BEGIN Dataset excerpt
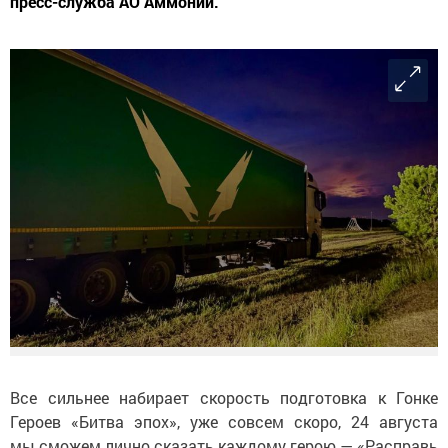
пресс-служба АО Аммоний.
Все сильнее набирает скорость подготовка к Гонке
Героев «Битва эпох», уже совсем скоро, 24 августа
мы сможем лично сказать каждому герою — «Расправь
END Dataset excerpt
From the line with "Все сильнее набирает" to the last line of the material, give every line again exactly, and only those lines.

Все сильнее набирает скорость подготовка к Гонке
Героев «Битва эпох», уже совсем скоро, 24 августа
мы сможем лично сказать каждому герою — «Расправь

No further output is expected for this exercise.